I've been working in the apparel department for two weeks with one week to go, then two weeks in footwear, and then the big interview. So far the "training" is going well.

And the boys are both well.
Jason

Monday, June 19, 2006

Jonathan's Trip to the Hospital

Some of you might have come here looking for an update on Jonathan, so I'll give one. Jonathan had been coughing and losing his voice for a few days. Sunday morning at 3ish he woke up and wasn't breathing well. We couldn't settle him down and his throat was hurting, so Shana took him to Hendrick ER. By 7 a.m. they had admitted him, and by 9 a.m. had told us that they wanted to keep him overnight on Sunday. He has croup, and it was causing him to have trouble breathing. We stayed at the hospital yesterday, enduring breathing treatments every three hours. This morning they were satisfied that his respiratory distress was OK, so he got to come home. He's still sick, but seems to be feeling a little better.

That's the story. I think it got around at Southern Hills that it was Jared, but it was Jonathan. Thanks for those who called or prayed for my little guys.
Jason

Friday, June 16, 2006

Un Pish Warr

The title is Jonathan for "I want to fish in the water." I've taken him out perch fishing a couple of times lately. His Tigger pole wasn't working very well, so we upgraded to Scooby Doo, which works much better. So far he can't really cast, but he can reel them in very well. Every one is a big one, just ask him and he'll tell you.

In big people fishing news, I went last Saturday and also this morning. Saturday we went to Lake Coleman with some friends. The fishing stank (4 fish in 4 hours), but the company and the water skiing were nice. One of the fish was a 3 pound yellow cat that I caught on a red brush hog. Here's a picture of the fish and Jonathan. That's Luke in the background, and he caught his two fish on the pink pole in the bottom left corner.

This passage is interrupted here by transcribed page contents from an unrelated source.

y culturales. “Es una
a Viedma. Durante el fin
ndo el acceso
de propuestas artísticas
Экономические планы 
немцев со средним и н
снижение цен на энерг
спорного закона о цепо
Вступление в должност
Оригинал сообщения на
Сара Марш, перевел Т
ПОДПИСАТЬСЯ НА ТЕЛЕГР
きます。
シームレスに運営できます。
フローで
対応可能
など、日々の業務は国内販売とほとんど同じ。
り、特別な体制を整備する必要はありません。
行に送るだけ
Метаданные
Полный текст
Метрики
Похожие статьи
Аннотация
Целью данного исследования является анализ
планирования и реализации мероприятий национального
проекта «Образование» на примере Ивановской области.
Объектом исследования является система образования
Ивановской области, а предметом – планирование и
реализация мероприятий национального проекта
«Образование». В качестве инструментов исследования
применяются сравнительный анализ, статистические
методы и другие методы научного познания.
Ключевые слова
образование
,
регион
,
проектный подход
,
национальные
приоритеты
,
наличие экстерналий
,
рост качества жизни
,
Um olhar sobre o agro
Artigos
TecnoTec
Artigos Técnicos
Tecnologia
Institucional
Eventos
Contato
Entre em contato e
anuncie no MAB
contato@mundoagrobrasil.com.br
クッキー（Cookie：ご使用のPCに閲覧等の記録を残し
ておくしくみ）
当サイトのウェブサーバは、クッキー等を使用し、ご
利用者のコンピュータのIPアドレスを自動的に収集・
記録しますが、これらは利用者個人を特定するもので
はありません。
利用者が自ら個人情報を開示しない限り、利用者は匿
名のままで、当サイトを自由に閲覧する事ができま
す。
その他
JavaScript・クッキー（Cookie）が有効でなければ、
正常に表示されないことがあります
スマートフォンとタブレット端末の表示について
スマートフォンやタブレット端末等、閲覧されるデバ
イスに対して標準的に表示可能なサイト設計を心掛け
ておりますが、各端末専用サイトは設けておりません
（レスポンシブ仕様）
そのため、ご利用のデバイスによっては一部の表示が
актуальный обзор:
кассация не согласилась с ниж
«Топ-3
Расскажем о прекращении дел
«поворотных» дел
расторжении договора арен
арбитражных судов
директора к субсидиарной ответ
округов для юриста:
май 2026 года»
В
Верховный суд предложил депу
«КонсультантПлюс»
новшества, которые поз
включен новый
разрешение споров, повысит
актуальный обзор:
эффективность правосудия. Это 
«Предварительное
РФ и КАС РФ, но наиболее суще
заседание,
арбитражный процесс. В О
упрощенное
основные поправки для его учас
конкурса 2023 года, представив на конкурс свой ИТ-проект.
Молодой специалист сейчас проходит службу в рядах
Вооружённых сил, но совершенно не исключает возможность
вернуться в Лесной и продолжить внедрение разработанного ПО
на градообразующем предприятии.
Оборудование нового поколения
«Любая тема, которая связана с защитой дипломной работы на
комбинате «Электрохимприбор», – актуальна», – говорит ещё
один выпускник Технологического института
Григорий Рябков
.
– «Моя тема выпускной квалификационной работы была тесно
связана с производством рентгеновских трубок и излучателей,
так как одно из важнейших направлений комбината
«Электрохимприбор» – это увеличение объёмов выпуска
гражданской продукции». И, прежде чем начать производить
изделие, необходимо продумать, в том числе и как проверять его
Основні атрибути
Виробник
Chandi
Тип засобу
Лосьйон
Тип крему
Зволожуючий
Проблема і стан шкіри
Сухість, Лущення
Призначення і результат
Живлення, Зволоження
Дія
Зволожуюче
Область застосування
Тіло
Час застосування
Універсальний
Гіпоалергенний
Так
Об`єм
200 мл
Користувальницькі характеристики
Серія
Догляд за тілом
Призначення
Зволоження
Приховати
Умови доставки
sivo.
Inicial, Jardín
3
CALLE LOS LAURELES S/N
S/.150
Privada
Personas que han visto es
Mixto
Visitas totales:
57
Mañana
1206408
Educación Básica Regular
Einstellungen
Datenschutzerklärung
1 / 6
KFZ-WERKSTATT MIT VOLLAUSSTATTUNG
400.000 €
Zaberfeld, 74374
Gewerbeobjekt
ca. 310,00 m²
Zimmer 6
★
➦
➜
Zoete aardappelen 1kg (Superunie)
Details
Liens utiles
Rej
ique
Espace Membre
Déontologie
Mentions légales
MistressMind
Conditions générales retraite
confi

I also went to Phantom this morning. I had heard about the whites and hybrids schooling early in the mornings from several customers at Academy. Today it was windy, somewhere between crazy waves and pure insanity, far too rough to fish in open water or see fish schooling if they were there. I found a bank where the waves weren't bad and the wind blew parallel, and I fished down it about four times. I caught probably 10 bass, one for sure keeper and two that were pretty close, and also three white bass. Most of them were on a buzzbait, which is always fun. I was at the lake by 6:05, and left about 8:45 because the wind was so bad.

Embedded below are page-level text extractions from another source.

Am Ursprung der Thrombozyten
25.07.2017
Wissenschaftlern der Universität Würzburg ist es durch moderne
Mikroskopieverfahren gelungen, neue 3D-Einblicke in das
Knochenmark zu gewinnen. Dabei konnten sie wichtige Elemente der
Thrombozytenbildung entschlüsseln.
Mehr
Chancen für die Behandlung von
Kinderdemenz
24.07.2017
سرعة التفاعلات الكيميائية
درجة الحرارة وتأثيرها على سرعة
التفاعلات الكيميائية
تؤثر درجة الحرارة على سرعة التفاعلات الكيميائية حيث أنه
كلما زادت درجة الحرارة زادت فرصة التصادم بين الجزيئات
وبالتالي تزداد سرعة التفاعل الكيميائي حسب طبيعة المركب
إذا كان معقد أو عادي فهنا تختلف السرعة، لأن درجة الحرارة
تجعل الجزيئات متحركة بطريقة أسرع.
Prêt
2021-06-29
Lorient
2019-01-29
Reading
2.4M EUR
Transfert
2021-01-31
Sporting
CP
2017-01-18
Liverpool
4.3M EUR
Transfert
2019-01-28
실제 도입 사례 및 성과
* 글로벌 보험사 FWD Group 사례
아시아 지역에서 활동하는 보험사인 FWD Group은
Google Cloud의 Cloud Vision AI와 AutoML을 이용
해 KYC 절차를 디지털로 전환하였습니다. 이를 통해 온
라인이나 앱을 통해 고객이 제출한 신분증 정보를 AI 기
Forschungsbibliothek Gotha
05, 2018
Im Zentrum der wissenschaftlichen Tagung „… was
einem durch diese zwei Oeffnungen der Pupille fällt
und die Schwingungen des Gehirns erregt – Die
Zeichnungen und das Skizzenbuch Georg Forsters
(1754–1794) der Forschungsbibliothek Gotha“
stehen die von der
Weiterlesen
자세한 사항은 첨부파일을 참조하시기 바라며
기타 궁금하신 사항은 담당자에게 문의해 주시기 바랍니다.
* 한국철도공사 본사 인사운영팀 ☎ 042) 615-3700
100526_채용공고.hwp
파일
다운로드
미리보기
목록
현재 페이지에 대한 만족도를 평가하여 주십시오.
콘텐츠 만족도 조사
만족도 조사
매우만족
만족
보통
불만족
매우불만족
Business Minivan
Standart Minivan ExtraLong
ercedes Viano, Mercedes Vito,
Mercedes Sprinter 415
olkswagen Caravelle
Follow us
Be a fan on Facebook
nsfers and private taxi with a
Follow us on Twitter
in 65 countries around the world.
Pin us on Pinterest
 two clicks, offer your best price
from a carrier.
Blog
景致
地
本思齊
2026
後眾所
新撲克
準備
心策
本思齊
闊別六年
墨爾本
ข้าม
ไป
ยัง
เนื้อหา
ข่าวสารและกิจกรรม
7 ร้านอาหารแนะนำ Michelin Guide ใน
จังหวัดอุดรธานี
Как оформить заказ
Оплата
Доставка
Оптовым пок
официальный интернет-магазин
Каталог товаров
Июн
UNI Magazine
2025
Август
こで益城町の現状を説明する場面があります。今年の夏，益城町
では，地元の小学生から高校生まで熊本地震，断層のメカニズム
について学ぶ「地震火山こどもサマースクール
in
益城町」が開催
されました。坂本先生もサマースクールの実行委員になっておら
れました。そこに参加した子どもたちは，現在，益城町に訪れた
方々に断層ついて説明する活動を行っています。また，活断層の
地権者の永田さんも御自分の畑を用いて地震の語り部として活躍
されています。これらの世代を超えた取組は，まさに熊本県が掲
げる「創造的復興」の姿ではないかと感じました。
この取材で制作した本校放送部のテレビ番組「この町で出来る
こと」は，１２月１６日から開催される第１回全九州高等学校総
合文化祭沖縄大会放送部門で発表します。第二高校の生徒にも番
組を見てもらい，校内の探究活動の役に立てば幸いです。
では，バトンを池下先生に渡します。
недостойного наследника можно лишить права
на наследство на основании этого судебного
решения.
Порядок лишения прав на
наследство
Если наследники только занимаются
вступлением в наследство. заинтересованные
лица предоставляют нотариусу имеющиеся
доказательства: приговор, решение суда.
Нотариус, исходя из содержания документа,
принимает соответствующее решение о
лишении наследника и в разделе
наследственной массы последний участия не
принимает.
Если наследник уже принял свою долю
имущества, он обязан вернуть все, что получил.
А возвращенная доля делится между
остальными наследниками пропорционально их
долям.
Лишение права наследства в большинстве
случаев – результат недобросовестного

In Academy news, I'm in apparel for the next three weeks, then footwear after that for two weeks, then I go to the round robin interview on the 26th (not 24th as previously reported) of July.

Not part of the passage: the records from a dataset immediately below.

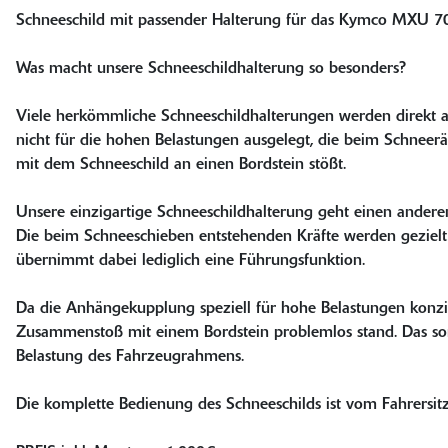
Schneeschild mit passender Halterung für das Kymco MXU 700
Was macht unsere Schneeschildhalterung so besonders?
Viele herkömmliche Schneeschildhalterungen werden direkt a
nicht für die hohen Belastungen ausgelegt, die beim Schnee
mit dem Schneeschild an einen Bordstein stößt.
Unsere einzigartige Schneeschildhalterung geht einen ander
Die beim Schneeschieben entstehenden Kräfte werden geziel
übernimmt dabei lediglich eine Führungsfunktion.
Da die Anhängekupplung speziell für hohe Belastungen konzipi
Zusammenstoß mit einem Bordstein problemlos stand. Das sorg
Belastung des Fahrzeugrahmens.
Die komplette Bedienung des Schneeschilds ist vom Fahrersit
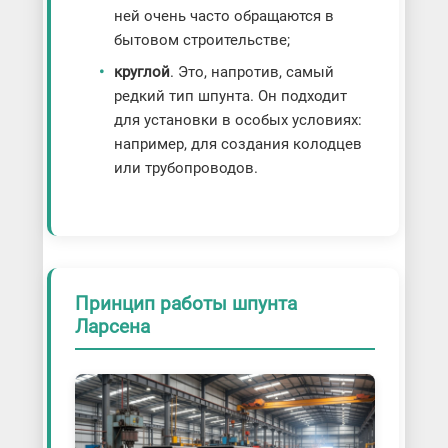
ней очень часто обращаются в
бытовом строительстве;
круглой
. Это, напротив, самый
редкий тип шпунта. Он подходит
для установки в особых условиях:
например, для создания колодцев
или трубопроводов.
Принцип работы шпунта
Ларсена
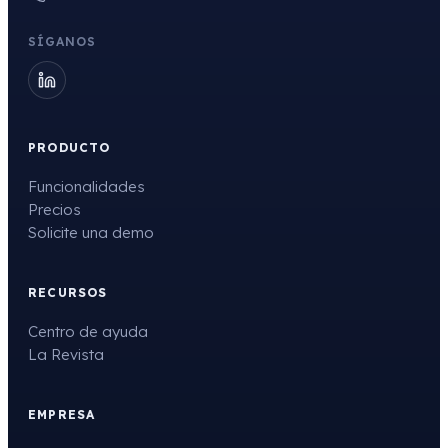
SÍGANOS
PRODUCTO
Funcionalidades
Precios
Solicite una demo
RECURSOS
Centro de ayuda
La Revista
EMPRESA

And in fantasy land, I'm currently in the 98.2 percentile at 314 out of about 20,000 contestants. Too bad no one I know is into both bass fishing and fantasy sports.

Thursday, June 08, 2006

Chill Out, Whatcha Yellin For?

Slow down. Sit a spell. Rest. Veg. Chill.

Done any of that lately?

Last night we focused on intentionally relaxing, resting, and listening at Jesus’ feet, following Luke 10 and the story of Mary and Martha.

It was nice to come to church and settle down, not get wound up or get to work.

Good job, Dave, Dave, Collin, and Nick.

Tuesday, June 06, 2006

Finally a date

I finally got my manager to commit. Next week I start my rotation through footwear and apparel, and I go to the MIT interview on July 24th. I wish it were sooner, as I can't be on salary until after that, but at least I have a date.

Believe it or not, I'm not that used to self promoting. I was raised to do good work and let your work speak for itself. I'm finding that good work doesn't always speak loud enough. Sometimes you just have to bug people to do right by you, instead of expecting them to do so because you do good work. Maybe self promotion is a good skill, or maybe it's a dangerous enterprise. What do you think? Should a person have to promote their own skills and abilities to keep a job or get a promotion, or should one's work speak for itself?